Corro porque este es ya mi mundo, porque esto es lo que hago, lo que me hace
sentir que vivo. Lo que me hace sentir que no soy un consumidor más, como lo he
sido toda la vida, buscando cosas que creía querer y necesitar. Lo hago porque
saca de mí lo más primitivo, algo que no nace de la cabeza ni del corazón; algo
que me sale del alma, porque no puedo expresarlo con palabras. Corro por la
noche, por polígonos industriales alejados de la población, alejado de las
calles donde la gente duerme, donde la gente sale de fiesta, donde la gente
consume y cree vivir. Algunos lo harán, por supuesto; viven y se adaptan a este
sistema de consumo, de gasta y gana, de ‘lo que hoy es nuevo mañana ya está
obsoleto’, pero yo ya no. Yo ya solo corro, como Forrest Gump cuando decide echar
a correr hasta el final de su calle, sin motivo, y tres años después, tras recorrerse
Estados Unidos de parte a parte varias veces, con el pelo y la barba sin ver
tijera en todo aquel tiempo, decide darse la vuelta. Corro por el mismo motivo
que lo hacía él: “I just felt like running”. No necesito motivo, no necesito
ganas ni canciones motivadoras. Ni siquiera necesito ropa o zapatillas de corredor, aunque
haya hecho caso a Glom y ahora sienta que mis pisadas son amortiguadas y no me
duelen tanto las rodillas. Corro en la oscuridad oliendo el asfalto, doblando
esquinas oscuras, tocando con mis nudillos farolas al pasar que hacen un sonido
metálico que suena como el nombre de mi nueva amiga grafitera. Esprinto por
calzadas vacías, haciendo eses de un lado a otro, cubriendo cuatro carriles en
una carrera desenfrenada a ninguna parte. Resoplo por aceras que parecen nuevas
por los pocos pies que las han pisado, viendo el vaho que sale de mi boca a la
luz anaranjada de esas farolas en forma de anzuelo que hacen un sonido de
enjambre de abejas cuando te acercas a ellas. Corro a un ritmo a veces patético, que si lo pusiera a
prueba en una carrera tal vez fuera el hazmerreír de corredores experimentados.
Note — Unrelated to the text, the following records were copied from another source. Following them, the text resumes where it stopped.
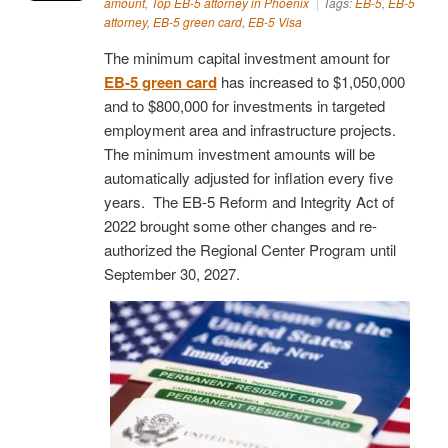
amount
,
Top EB-5 attorney in Phoenix
Tags:
EB-5
,
EB-5
attorney
,
EB-5 green card
,
EB-5 Visa
The minimum capital investment amount for
EB-5 green card
has increased to $1,050,000
and to $800,000 for investments in targeted
employment area and infrastructure projects.
The minimum investment amounts will be
automatically adjusted for inflation every five
years. The EB-5 Reform and Integrity Act of
2022 brought some other changes and re-
authorized the Regional Center Program until
September 30, 2027.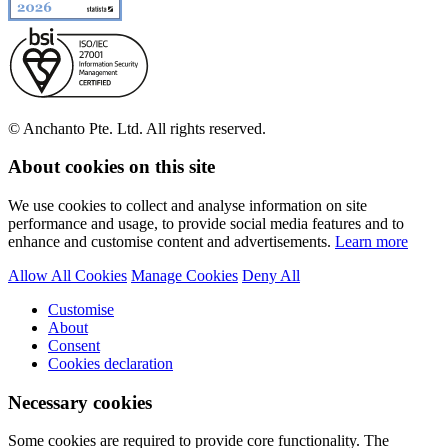
© Anchanto Pte. Ltd. All rights reserved.
About cookies on this site
We use cookies to collect and analyse information on site
performance and usage, to provide social media features and to
enhance and customise content and advertisements.
Learn more
Allow All Cookies
Manage Cookies
Deny All
Customise
About
Consent
Cookies declaration
Necessary cookies
Some cookies are required to provide core functionality. The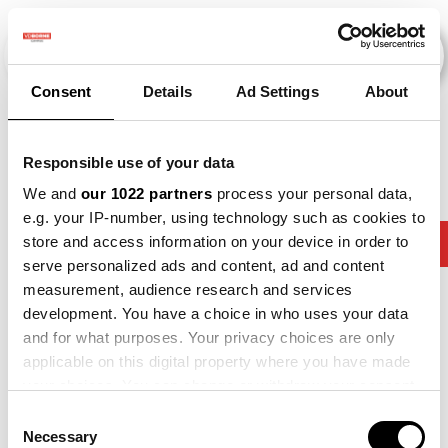
Consent
Details
Ad Settings
About
Evenementen
Responsible use of your data
We and
our 1022 partners
process your personal data,
e.g. your IP-number, using technology such as cookies to
slimmer-
store and access information on your device in order to
2015
×
2016
×
2017
×
2024
×
werken
serve personalized ads and content, ad and content
measurement, audience research and services
development. You have a choice in who uses your data
and for what purposes. Your privacy choices are only
applicable on this digital property where you have made
your choices. You can change or withdraw your consent
any time from the Cookie Declaration or by clicking on
Consent
the Privacy trigger icon.
Necessary
Selection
Corro despacio, corro cojo, a veces corro bien, erguido, subiendo las rodillas
y ayudándome con los brazos. Corro porque me libera, aunque no sé de qué. O sí.
A
veces me paro en rotondas de hierba mullida, sentándome como un monje tibetano
mirando las luces de la ciudad o la oscuridad de las montañas que se adivinan
al otro lado, a veces bajo un cielo estrellado y otras, la mayoría, viendo el
efecto de la contaminación lumínica que me hace sentir como si estuviéramos
todos metidos en una enorme cúpula rojiza de la que no podríamos salir. Y eso me hace
pensar que, detrás de tanta paz mental que me generan mis carreras nocturnas,
tal vez haya un motivo. Que en realidad corro para escapar, de todo y de todos.
Y que, aunque cada mañana me tenga que vestir para ir al trabajo y cumplir mi
rutina, siempre me quedará la noche para huir.